Skip the pictures, and retype the data below in full, exactly.

*** Opening of INFORMATION SHOWN ***

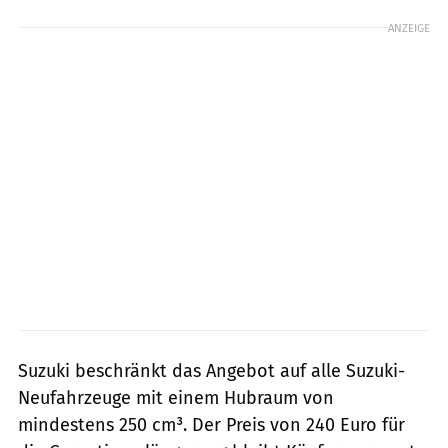
ANZEIGE
Suzuki beschränkt das Angebot auf alle Suzuki-
Neufahrzeuge mit einem Hubraum von
mindestens 250 cm³. Der Preis von 240 Euro für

*** Close of INFORMATION SHOWN ***

■ **PROBLEM SOLUTION**
ANZEIGE
Suzuki beschränkt das Angebot auf alle Suzuki-
Neufahrzeuge mit einem Hubraum von
mindestens 250 cm³. Der Preis von 240 Euro für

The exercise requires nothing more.